Anyway, FWIW:
Avon RoyalWimb I appreciate the sentiments but let's not forget how bloody hard the Championship is and how few relegated teams actually manage to bounce back.
Exactly this.
The whole "we'll just go down and rebuild" approach has just as much risk as the "invest to stay up" approach.
It's a different kind of risk though. Adding quality to a Championship squad costs a lot less than adding the necessary quality to PL squad.
Also, imagine the spend required in the summer to keep us up. West Ham and Southampton both had better squads than us to start with and have still had to spend millions on new players. West Ham are comfortably mid-table, but Southampton aren't guaranteed survival and they spent £27m on transfer fees alone. An injury to a couple of key players and they could be right in the smelly stuff. By comparison, we had a squad that would need serious investment to get us to West Ham's level and a not insignificant spend just to get to where Southampton are. The question you have to ask yourself is, would you rather we spend £30m+ to give us a chance, but no guarantee, of surviving the drop; or spend wisely in the hope you stay up, but have the means to mount another challenge should you get relegated.
If we had taken the view that we were going to spend millions on staying up, but failed, then we'd find ourselves in the Championship with a bunch of players we can't afford to keep, plus potential debts. Spend frugally and if you go down, you have a group of players that you can afford to keep, for the most part, plus parachute money to allow you to add to that squad, giving you a much better chance of bouncing back.
There's not an easy answer. You can either go slowly as WBA have or go all in as Stoke have.

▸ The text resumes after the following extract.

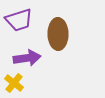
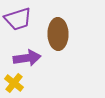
purple trapezoid: moved 1 px left, 1 px up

But I would argue that the Stoke model (for want of a better name) has more financial risk attached to it than the WBA model. With the WBA model, the risk is you don't go back up straight away and lose some of your fan base. That is an easier pill to swallow than having to flog all of your best players to plug gaps, as Reading did when we failed to go back up the season after we went down and the next three seasons after that.
TSI don't have massive reserves of money to dip into and that was made very clear to us all when they took over the club. The more frugal way of running the club has been our past and is our foreseeable future. Like it or not, that's something we'll all have to get used to.